Spoking a gear wheel with the Sherline CNC Milling Machine

One of the tedious tasks a clockmaker faces is the spoking of gear wheels. Traditionally this is done by cutting the spokes with a small jeweler's saw and then filing them smooth. It's a perfect task for a CNC machine.

Sherline has recently introduced a CNC version of their 5400 milling machine. It's small size is perfectly suited to spoking a gear wheel. (With the Sherline CNC rotary table, it will automatically cut the gear teeth too.)

I took my pattern for clock wheel spokes from the work of W.R. Smith, who has written many books on clockmaking. In his book "How to Make a Skeleton Wall Clock" he describes the spoke as having a 5 degree taper to the rim, rounded to a 3/8" radius at the root. Here's a diagram from his book.

The geometry of the spokes is not all that complicated, but it's a difficult computation for those of us who are not proficient in trigonometry and algebra. The hard part is that the spoke arms are tapered, and you have to locate the center of a circle that is tangent to these tapered arms. The shape must be precisely specified mathematically to write a program for the CNC machine. I turned to a very smart man who has helped me in similar situations in the past.

David Smith is a senior lecturer in mathematics at the University of Auckland, and a clock enthusiast. I presented him with a verbal description of the problem and he provided me with the mathematical computations needed to define the shape for the CNC program.

 

With this in hand I wrote a Visual Basic program that takes inputs for the specifications of a particular gear blank. This screen shot shows the program screen. After you have specified the parameters and clicked on "Process", a file of g-codes is written that will cut the gear blank specified. "G-code" is the language used by CNC machines.
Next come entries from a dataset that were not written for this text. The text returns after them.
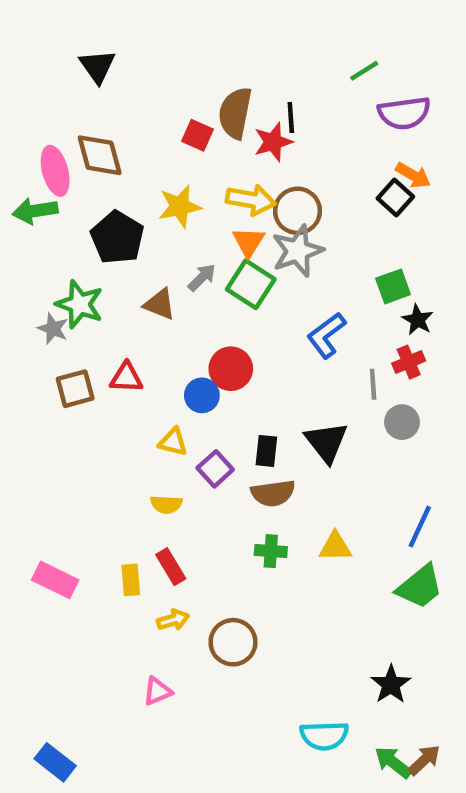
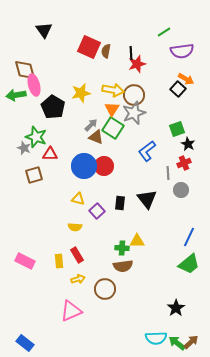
brown semicircle: (235, 113) -> (106, 51), size x0.6
red square: (197, 135) -> (89, 47), moved, size x1.6
red star: (273, 142) -> (137, 64), moved
brown diamond: (100, 155) -> (25, 70), moved
pink ellipse: (55, 171) -> (34, 85), moved
brown triangle: (160, 304) -> (96, 137), moved
red triangle: (126, 378) -> (50, 154), moved
blue circle: (202, 395) -> (84, 166), moved, size x1.6
brown semicircle: (273, 493) -> (123, 266), moved
yellow triangle: (335, 547) -> (137, 241), moved
pink triangle: (157, 691) -> (71, 311), size x1.6
cyan semicircle: (324, 736) -> (156, 338), moved

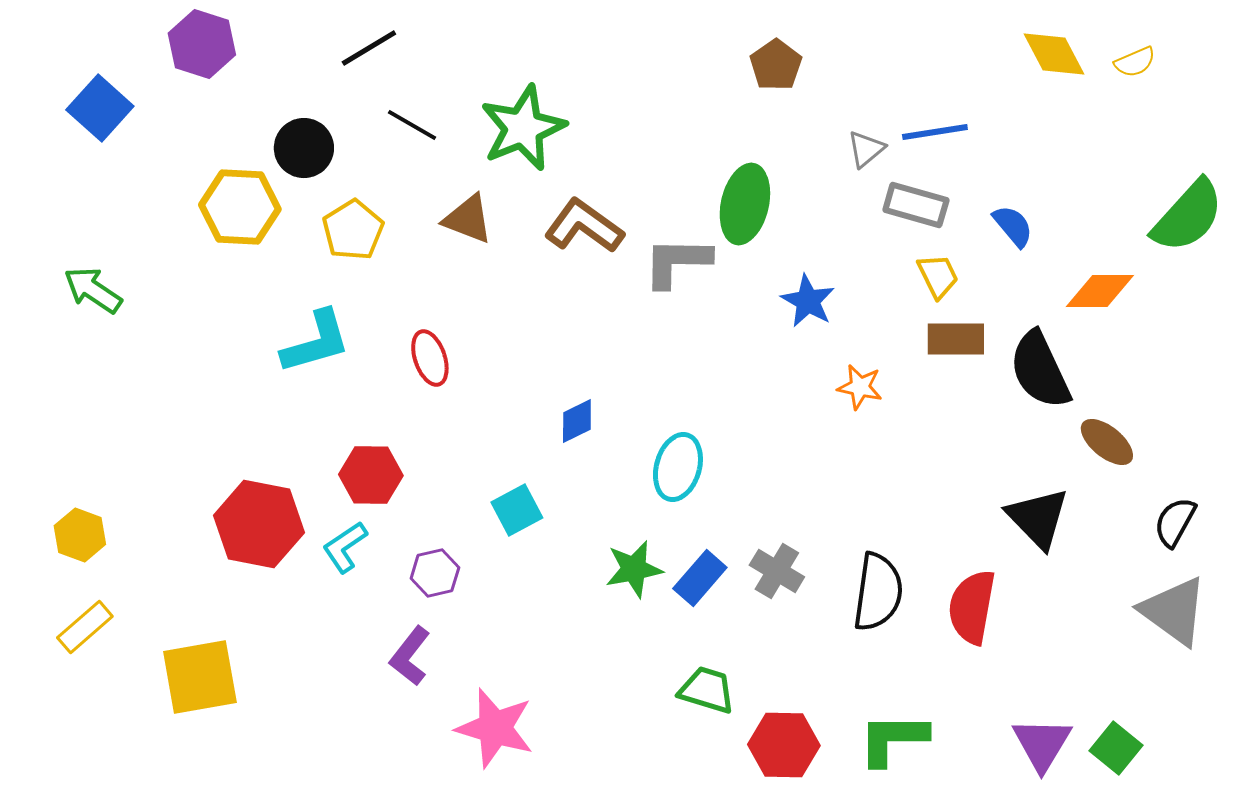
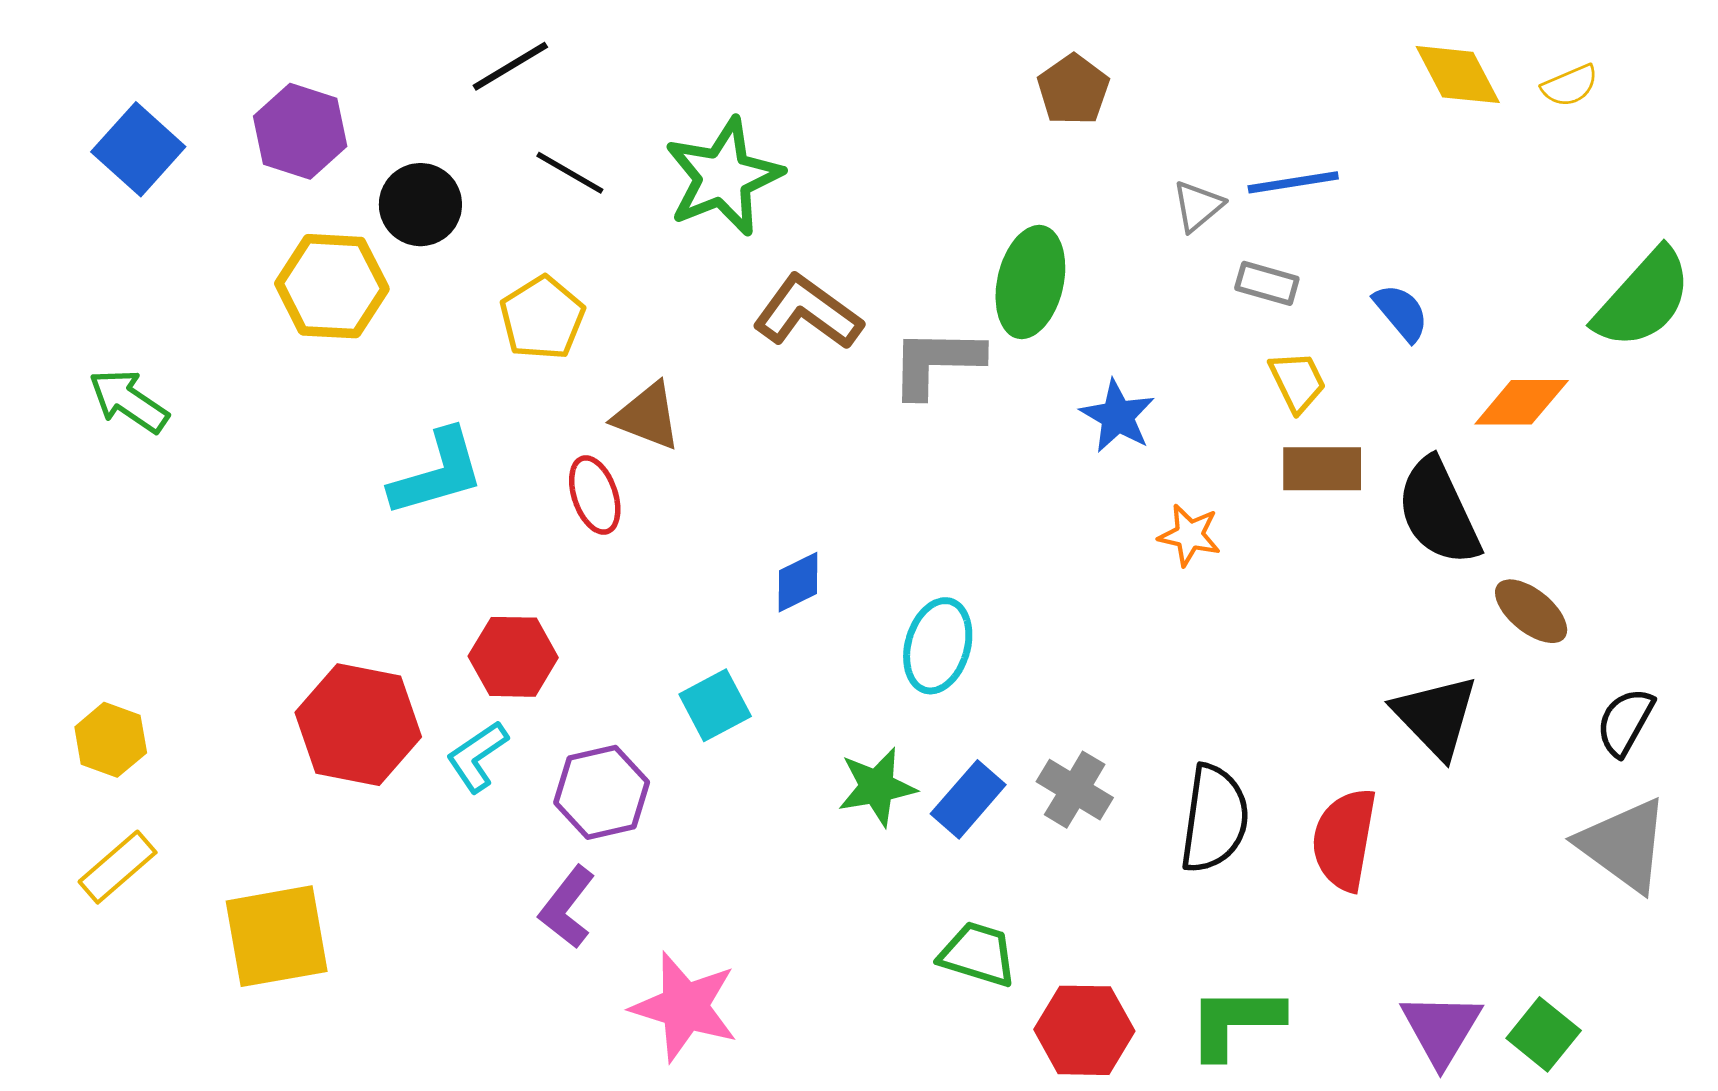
purple hexagon: (202, 44) -> (300, 131), moved
gray rectangle: (916, 205) -> (1267, 283), size x0.7
brown triangle: (468, 219) -> (647, 416), moved
yellow pentagon: (353, 230) -> (542, 318), moved
purple hexagon: (435, 573) -> (602, 792), size x1.4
To see the g-code file click here.

The g-code file is then moved to the Sherline mill and previewed on the CNC computer screen. The screen shot below shows the EMC software with the tool path for cutting a gear blank.


 

 

The final test is the gear blank itself. Call me cheap, but I tested my part with a plastic blank instead of using up real brass! The blank is perfect and was easy to make. I must point out, however, that it's not complete yet. A traditional clock wheel has sharp corners where the spokes meet the rim. These must still be added by a little hand filing.